OECD 404: Acute Dermal Irritation/Corrosion

The Acute Dermal Irritation/Corrosion test is used to assess the localized toxic effects, irritation or corrosion resulting from a topical exposure of the skin to a substance. The test involves applying the test substance to the skin of laboratory animals and observing the resulting skin reactions. The study design follows the current OECD Test Guideline 404 entitled “Acute Dermal Irritation/Corrosion” and is typically performed on rabbits and in accordance with Good Laboratory Practice regulations.  This test is part of the Acute Toxicity Six-Pack tests.

How the OECD 404 Acute Dermal Irritation/Corrosion Test is Performed

If in vivo testing is required as a result of evidence from previous in vitro testing, the initial OECD 404 test itself is initially performed on a single test subject.  This test subject will have up to three test patches applied to a small area (approximately 6 cm²).  The test patches are kept on the test subject for varying time periods of up to 4-hours in length.  In the event a corrosive effect is observed after any of the exposures, the test is immediately terminated.

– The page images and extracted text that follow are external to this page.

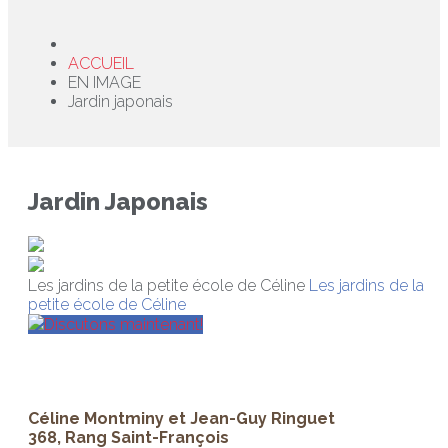
ACCUEIL
EN IMAGE
Jardin japonais
Jardin Japonais
Les jardins de la petite école de Céline
Les jardins de la
petite école de Céline
Discutons maintenant!
Céline Montminy et Jean-Guy Ringuet
368, Rang Saint-François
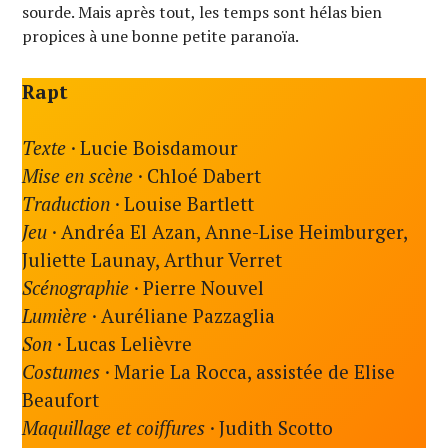
sourde. Mais après tout, les temps sont hélas bien
propices à une bonne petite paranoïa.
Rapt
Texte ·
Lucie Boisdamour
Mise en scène
·
Chloé Dabert
Traduction
·
Louise Bartlett
Jeu
·
Andréa El Azan, Anne-Lise Heimburger,
Juliette Launay, Arthur Verret
Scénographie ·
Pierre Nouvel
Lumière
·
Auréliane Pazzaglia
Son
·
Lucas Lelièvre
Costumes
·
Marie La Rocca, assistée de Elise
Beaufort
Maquillage et coiffures
·
Judith Scotto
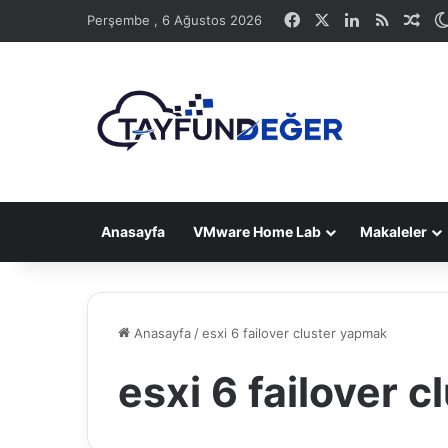
Facebook
X
LinkedIn
RSS
Ras
Perşembe , 6 Ağustos 2026
Anasayfa
VMware Home Lab
Makaleler
Anasayfa
/
esxi 6 failover cluster yapmak
esxi 6 failover 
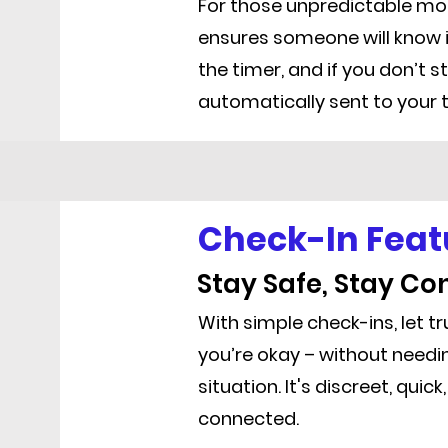
For those unpredictable mo
ensures someone will know if
the timer, and if you don’t sto
automatically sent to your 
Check-In Feat
Stay Safe, Stay C
With simple check-ins, let 
you’re okay – without needin
situation. It's discreet, quic
connected.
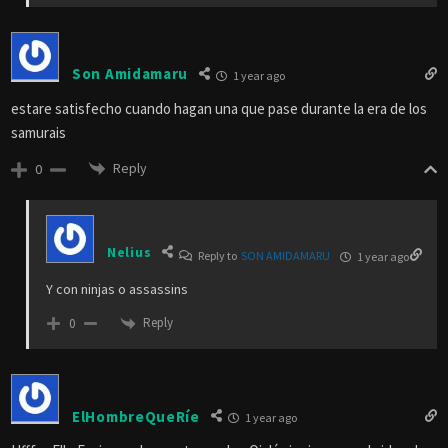
Son Amidamaru
1 year ago
estare satisfecho cuando hagan una que pase durante la era de los
samurais
Reply
0
Nelius
Reply to
SON AMIDAMARU
1 year ago
Y con ninjas o assassins
Reply
0
ElHombreQueRíe
1 year ago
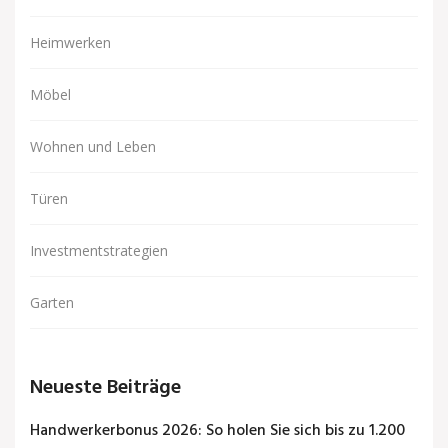
Heimwerken
Möbel
Wohnen und Leben
Türen
Investmentstrategien
Garten
Neueste Beiträge
Handwerkerbonus 2026: So holen Sie sich bis zu 1.200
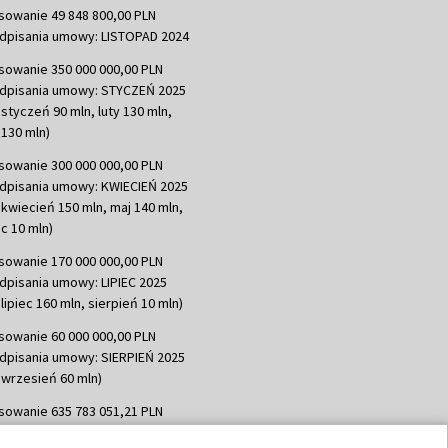
sowanie 49 848 800,00 PLN
dpisania umowy: LISTOPAD 2024
sowanie 350 000 000,00 PLN
dpisania umowy: STYCZEŃ 2025
 styczeń 90 mln, luty 130 mln,
130 mln)
sowanie 300 000 000,00 PLN
dpisania umowy: KWIECIEŃ 2025
 kwiecień 150 mln, maj 140 mln,
c 10 mln)
sowanie 170 000 000,00 PLN
dpisania umowy: LIPIEC 2025
lipiec 160 mln, sierpień 10 mln)
sowanie 60 000 000,00 PLN
dpisania umowy: SIERPIEŃ 2025
 wrzesień 60 mln)
sowanie 635 783 051,21 PLN
dpisania umowy: WRZESIEŃ 2025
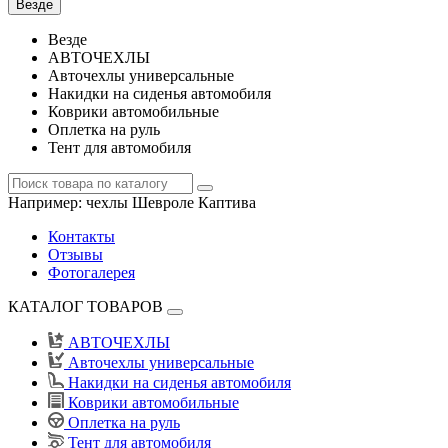
Везде
Везде
АВТОЧЕХЛЫ
Авточехлы универсальные
Накидки на сиденья автомобиля
Коврики автомобильные
Оплетка на руль
Тент для автомобиля
Например:
чехлы Шевроле Каптива
Контакты
Отзывы
Фотогалерея
КАТАЛОГ ТОВАРОВ
АВТОЧЕХЛЫ
Авточехлы универсальные
Накидки на сиденья автомобиля
Коврики автомобильные
Оплетка на руль
Тент для автомобиля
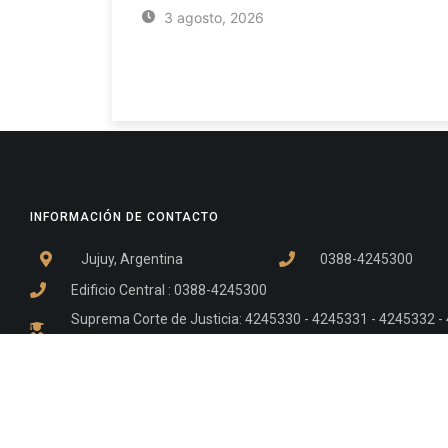
3 agosto, 2026
INFORMACIÓN DE CONTACTO
Jujuy, Argentina
0388-4245300
Edificio Central : 0388-4245300
Suprema Corte de Justicia: 4245330 - 4245331 - 4245332 
- 4245335
Juzgado Civil: 4245321 - 4245322 - 4245323 - 4245324 - 4
Edificio Ex-Panorama: 4245342
Tribunal de Familia - Vocalías 1, 2 y 3: 4245340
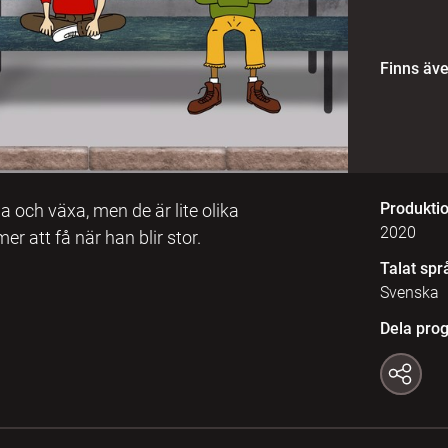
Finns äv
Produkti
ma och växa, men de är lite olika
2020
r att få när han blir stor.
Talat spr
Svenska
Dela pro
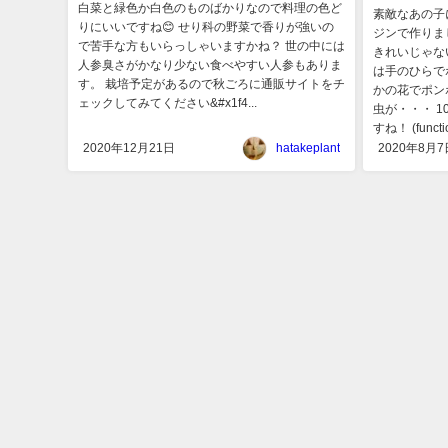
白菜と緑色か白色のものばかりなので料理の色ど
素敵なあの子
りにいいですね😊 せり科の野菜で香りが強いの
ジンで作りま
で苦手な方もいらっしゃいますかね？ 世の中には
きれいじゃな
人参臭さがかなり少ない食べやすい人参もありま
は手のひらで
す。 栽培予定があるので秋ごろに通販サイトをチ
かの花でポン
ェックしてみてください&#x1f4...
虫が・・・ 
すね！ (function
2020年12月21日
hatakeplant
2020年8月7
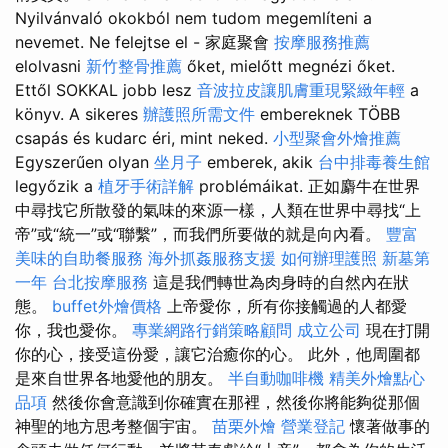
Nyilvánvaló okokból nem tudom megemlíteni a
nevemet. Ne felejtse el - 家庭聚會
按摩服務推薦
elolvasni
新竹整骨推薦
őket, mielőtt megnézi őket.
Ettől SOKKAL jobb lesz
音波拉皮讓肌膚重現緊緻年輕
a
könyv. A sikeres
辦護照所需文件
embereknek TÖBB
csapás és kudarc éri, mint neked.
小型聚會外燴推薦
Egyszerűen olyan
坐月子
emberek, akik
台中排毒養生館
legyőzik a
植牙手術詳解
problémáikat. 正如麝牛在世界
中尋找它所散發的氣味的來源一樣，人類在世界中尋找“上
帝”或“統一”或“聯繫”，而我們所要做的就是向內看。
豐富
美味的自助餐服務
海外抓姦服務支援
如何辦理護照
新墓第
一年
台北按摩服務
這是我們轉世為肉身時的自然內在狀
態。
buffet外燴價格
上帝愛你，所有你接觸過的人都愛
你，我也愛你。
專業網路行銷策略顧問
成立公司
現在打開
你的心，接受這份愛，讓它治癒你的心。 此外，他周圍都
是來自世界各地愛他的朋友。
半自動咖啡機
精美外燴點心
品項
然後你會意識到你確實在那裡，然後你將能夠從那個
神聖的地方思考整個宇宙。
苗栗外燴
營業登記
懷著做事的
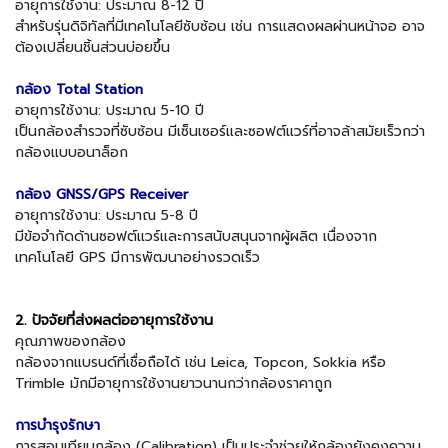
อายุการใช้งาน: ประมาณ 8-12 ปี
สำหรับรุ่นดิจิทัลที่มีเทคโนโลยีซับซ้อน เช่น การแสดงผลผ่านหน้าจอ อาจ
ต้องเปลี่ยนชิ้นส่วนบ่อยขึ้น
กล้อง Total Station
อายุการใช้งาน: ประมาณ 5-10 ปี
เป็นกล้องสำรวจที่ซับซ้อน มีเซ็นเซอร์และซอฟต์แวร์ที่อาจล้าสมัยเร็วกว่า
กล้องแบบอนาล็อก
กล้อง GNSS/GPS Receiver
อายุการใช้งาน: ประมาณ 5-8 ปี
มีข้อจำกัดด้านซอฟต์แวร์และการสนับสนุนจากผู้ผลิต เนื่องจาก
เทคโนโลยี GPS มีการพัฒนาอย่างรวดเร็ว
2. ปัจจัยที่ส่งผลต่ออายุการใช้งาน
คุณภาพของกล้อง
กล้องจากแบรนด์ที่เชื่อถือได้ เช่น Leica, Topcon, Sokkia หรือ
Trimble มักมีอายุการใช้งานยาวนานกว่ากล้องราคาถูก
การบำรุงรักษา
การสอบเทียบกล้อง (Calibration) เป็นประจำช่วยให้กล้องยังคงความ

If a corrosive effect is not seen, the following process occurs:

  • The test subject is observed for 14-days to verify the result and ensure that no irritation or corrosion occurs during the observation period; and
  • Per the OECD 404 test guidance, two additional test subjects will have the test article applied for a four-hour exposure period to verify this result.

Typically 10 grams of test article are required. This test is performed in compliance with Good Laboratory Practice Regulations.